Dia menjelaskan, Konvensi Chicago 1944 tentang Daulat atas Ruang Udara dan Konvensi Hukum Laut PBB (UNCLOS) 1982, secara tegas menyatakan, dalam menetapkan FIR, negara-negara diharapkan lebih menekankan aspek teknis dan operasional penerbangan daripada mengikuti batas wilayah suatu negara.

Berita Terkait : Walkot Semarang Janjikan Tempat Jualan Baru Korban Kebakaran Relokasi Pasar Johar

“Di sini jelas bahwa standar yang diterapkan adalah aspek keselamatan. Ini satu hal yang objektif,” terang Abdul Kadir.

Pengelolaan dan pendelegasian FIR bukan hanya terjadi pada Indonesia dan Singapura. Menurut Abdul Kadir, ada 55 negara yang mendelegasikan pengelolaan FIR di wilayahnya kepada negara lain.

Sebelumnya, pada Selasa (25/1) di The Sanchaya Resort Bintan, Kabupaten Bintan, Kepulauan Riau, terjadi kesepakatan FIR Realignment yang ditandatangani Menteri Perhubungan RI Budi Karya Sumadi dan Menteri Transportasi Singapura S Iswaran. Penandatanganan itu disaksikan Presiden Jokowi dan Perdana Menteri Singapura Lee Hsien Loong. 

FIR Realignment itu membahas pengelolaan ruang udara yang mencakup Kepulauan Riau, Tanjung Pinang, Serawak, dan Semenanjung Malaya. Kesepakatan itu kemudian disampaikan kepada organisasi penerbangan sipil internasional (ICAO) untuk disahkan.

Berita Terkait : Pesantren Warisan Khas Nusantara, Transmisikan Konsep Keagamaan Moderat

Dalam kesepakatan tersebut, Singapura juga mengakui penerapan prinsip negara kepulauan dalam penentuan batas wilayah negara dan yurisdiksi Indonesia di perairan serta ruang udara di kepulauan Riau dan Bintan.

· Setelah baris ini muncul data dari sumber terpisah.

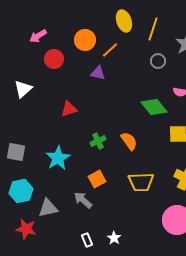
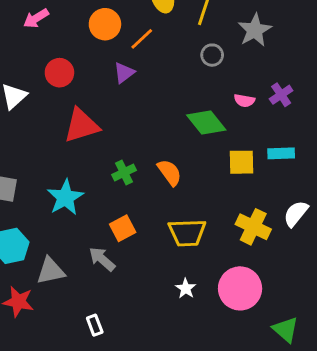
red circle: (54, 59) -> (59, 73), moved
purple triangle: (98, 73) -> (124, 73), turned -49
red triangle: (69, 109) -> (81, 126), size x1.5
white star: (114, 238) -> (186, 288), moved
white rectangle: (87, 240) -> (95, 325), moved

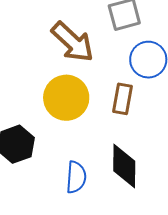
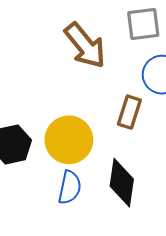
yellow circle: (66, 98) -> (69, 140), moved

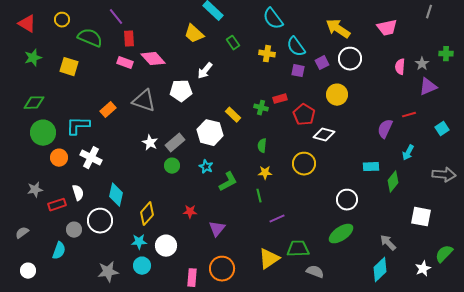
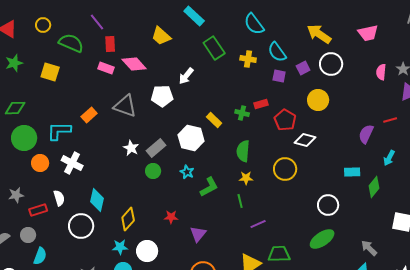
yellow trapezoid: (194, 34) -> (161, 36), moved
green rectangle: (233, 43) -> (214, 48), size x1.6
green semicircle: (262, 146) -> (243, 151), size x1.5
gray circle: (74, 230) -> (28, 235), moved

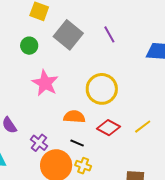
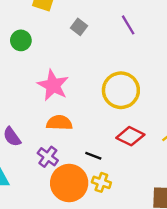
gray square: (68, 35) -> (79, 27), size x0.5
green circle: (29, 46) -> (21, 40), moved
orange semicircle: (74, 117) -> (59, 123), moved

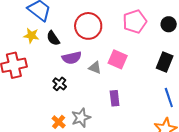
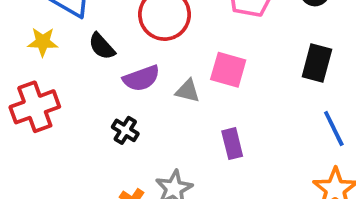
yellow star: (31, 36) -> (43, 42), moved

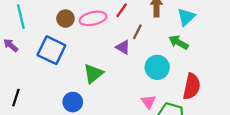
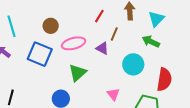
pink ellipse: (93, 18) -> (74, 43), moved
pink triangle: (148, 102) -> (113, 94), moved

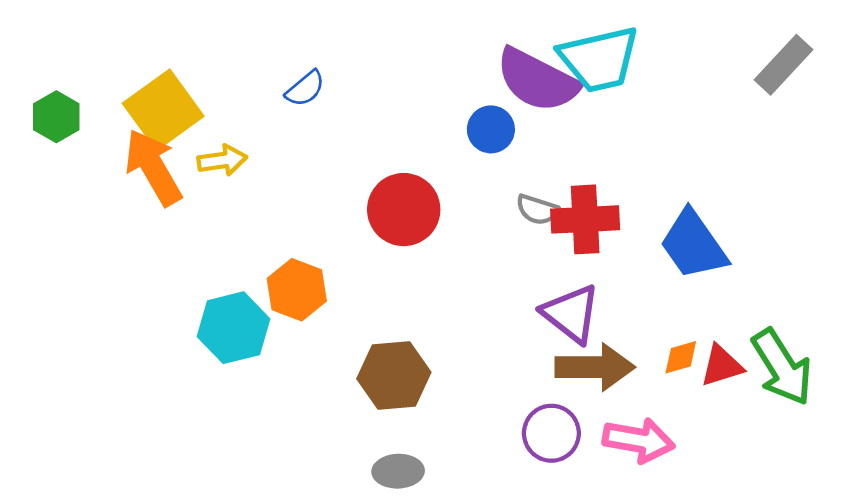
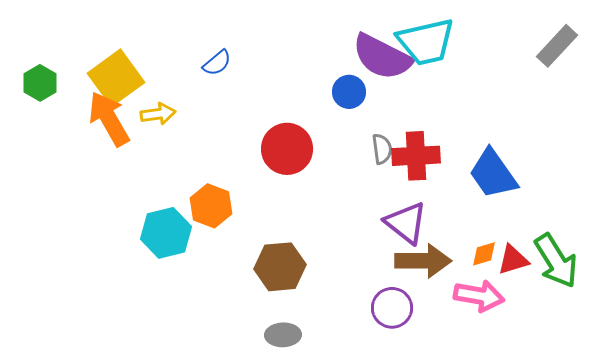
gray semicircle: (537, 210) -> (382, 149), turned -116
pink arrow: (639, 440) -> (479, 296), moved

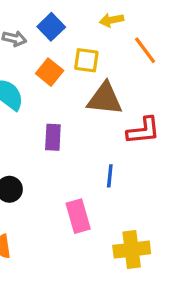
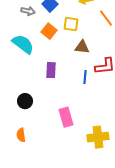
brown triangle: (105, 99) -> (82, 47), size x0.7
blue line: (110, 176) -> (85, 77), moved

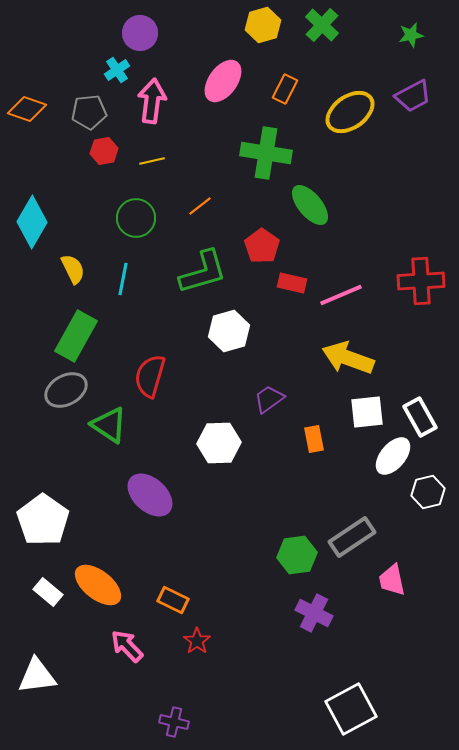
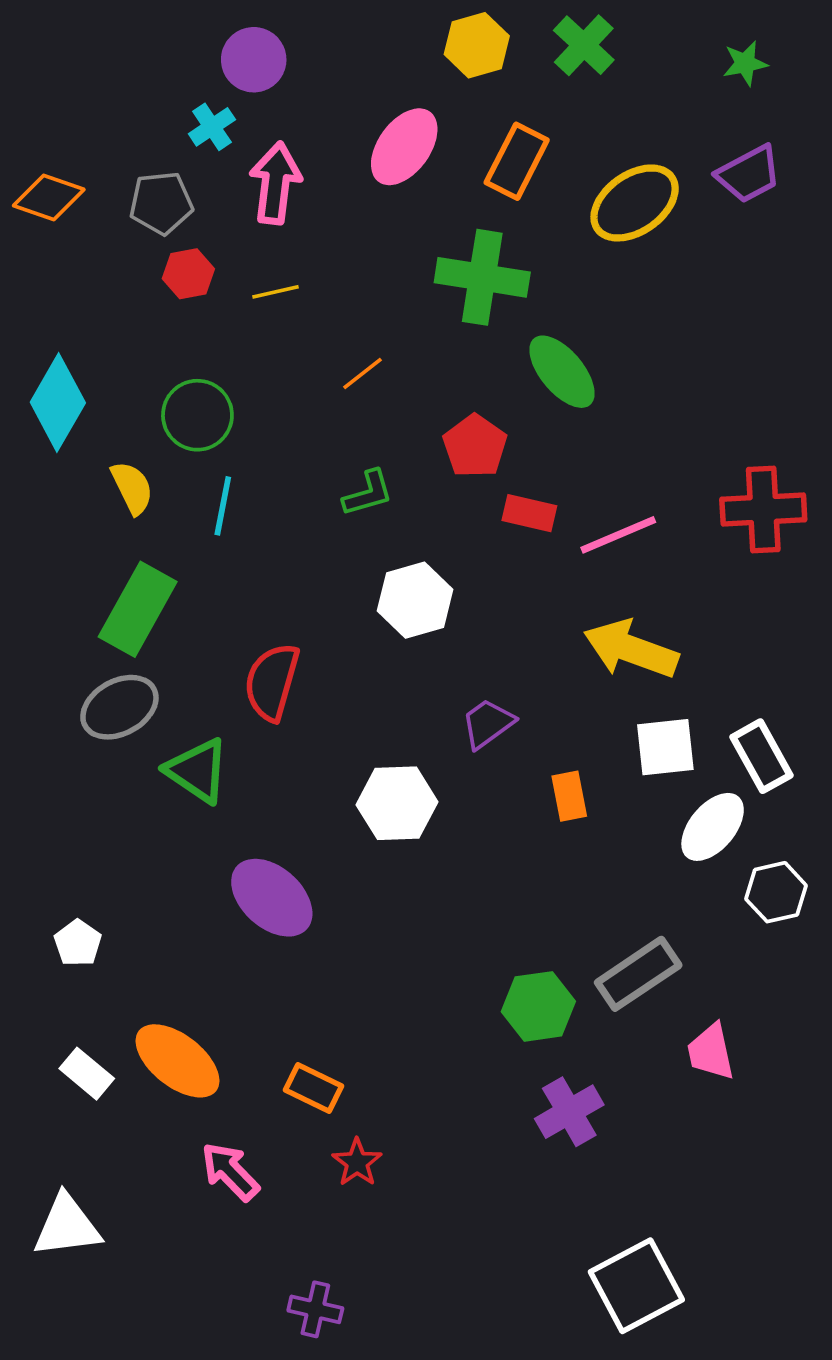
orange rectangle: (285, 89) -> (517, 161), size x1.4
green circle: (136, 218) -> (197, 415), moved
green L-shape: (203, 272) -> (368, 493), size x0.6
white pentagon: (43, 520) -> (78, 943), size x0.5
purple cross: (314, 613) -> (569, 1112), turned 33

Setidaknya, ada lima poin kesepakatan. Pertama, FIR melingkupi seluruh wilayah teritorial Indonesia, termasuk Kepulauan Riau dan Natuna.

Kedua, Indonesia bertanggung jawab pada penyediaan penerbangan di wilayah informasi FIR Indonesia sesuai dengan batas-batas laut teritorial. Indonesia akan bekerja sama dengan Singapura dalam pemberian penyediaan jasa penerbangan (PJP) sebagian FIR Indonesia yang berbatasan dengan Singapura.

Ketiga, Pemerintah Singapura menyepakati pembentukan kerangka kerja sama sipil dan militer untuk manajemen lalu lintas penerbangan (Civil Military in ATC-CMAC). Kondisi itu tentu memastikan terbukanya jalur komunikasi aktif yang menjamin tidak ada pelanggaran kedaulatan dan hak berdaulat.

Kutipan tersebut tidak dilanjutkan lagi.